Unlike TCP, SCTP includes the ability to support
multistreaming functionality
, which permits several streams within an SCTP connection. While a
TCP stream
refers to a sequence of bytes, an
SCTP stream
represents a sequence of data messages. Each data message (or chunk) contains an integer ID that identifies a stream, an application-defined Payload Protocol Identifier (PPI), a Stream sequence number, and a Transmit Serial Number (TSN) that uniquely identifies the chunk within the SCTP connection. Chunk delivery is acknowledged using TSNs sent in selective acknowledgements (ACKs) so that every chunk can be independently acknowledged. This capability demonstrates a significant benefit of streams, because it eliminates head-of-line blocking within the connection. A lost chunk of data on one stream does not prevent other streams from progressing while that lost chunk is retransmitted.
SCTP also includes the ability to support
multihoming functionality
, which provides path redundancy for an SCTP connection by enabling SCTP to send packets between multiple addresses owned by each endpoint. SCTP endpoints typically configure different IP addresses on different network interfaces to provide redundant physical paths between the peers. For example, a client and server might be attached to separate VLANs. The client and server can each advertise two IP addresses (one per VLAN) to the other peer. If either VLAN is available, then SCTP can transport packets between the peers.
You can use SCTP as the transport protocol for applications that require monitoring and detection of session loss. For such applications, the SCTP mechanisms to detect session failure actively monitor the connectivity of a session.

The Any IP profile type

With the Any IP profile, you can enforce an idle timeout value on IP traffic other than TCP and UDP traffic. You can use the BIG-IP Configuration utility to create, view details for, or delete Any IP profiles.
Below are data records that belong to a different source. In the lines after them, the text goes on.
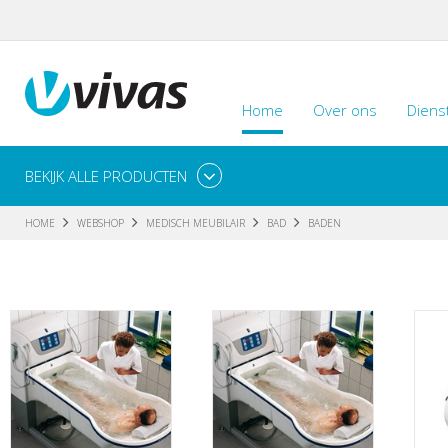
Home
Over ons
Diens
BEKIJK ALLE PRODUCTEN
HOME
WEBSHOP
MEDISCH MEUBILAIR
BAD
BADEN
When you configure an idle timeout value, you specify the number of seconds for which a connection is idle before the connection is eligible for deletion. The default value is 60 seconds. Possible values that you can configure are:
Specify
Specifies the number of seconds that the Any IP connection is to remain idle before it can be deleted. When you select
Specify
, you must also type a number in the box.
Immediate
Specifies that you do not want the connection to remain idle, and that it is therefore immediately eligible for deletion.
Indefinite
Specifies that Any IP connections can remain idle indefinitely.